Badajoz es ciudad de mimosas, flor más que ideal para trasvestirse en la penumbra de una alcoba y salir a la calle disfrazado de viuda y llegarse a San Roque a llorar de verdad lo que otros lloran de mentira en el Entierro de la Sardina. Conozco a un amigo que sólo llora una vez al año, con ganas, con hipidos violentos, el martes de Carnaval, en Ricardo Carapeto, rodeado de viudas falsas que creen que llora jugando: Me despatarro llorando por todo, allí, con el sostén apretándome las axilas. Lloro como una magdalena inconsolable. Luego, el miércoles de ceniza, me meto en mi despacho del SES y sigo con mi sonrisa un año más .

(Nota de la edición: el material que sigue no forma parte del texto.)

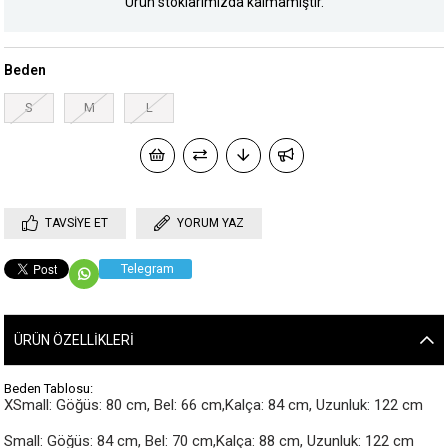
Ürün stoklarımızda kalmamıştır.
Beden
S
M
L
TAVSIYE ET
YORUM YAZ
Telegram
ÜRÜN ÖZELLIKLERI
Beden Tablosu:
XSmall: Göğüs: 80 cm, Bel: 66 cm,Kalça: 84 cm, Uzunluk: 122 cm

Small: Göğüs: 84 cm, Bel: 70 cm,Kalça: 88 cm, Uzunluk: 122 cm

Dice una frase genial: que todo ciudadano pacense pasea las tardes de los domingos del brazo de su viuda, yo añadiría que con un ramito de mimosas en la solapa cuando es febrero, y un transistor adosado en la oreja cuando el Badajoz juega (y gana) en Leganés.

Entonces florece febrero en Badajoz, florecen los domingos pacenses y las viudas falsas se prueban su disfraz del Carnaval próximo.

Badajoz es ciudad de mimosas y moreras, de canónigos y viudas, casi todos falsos, de domingos florecidos y miércoles de cenizas y rescoldos. Sólo una ciudad así puede ser amada hasta el odio.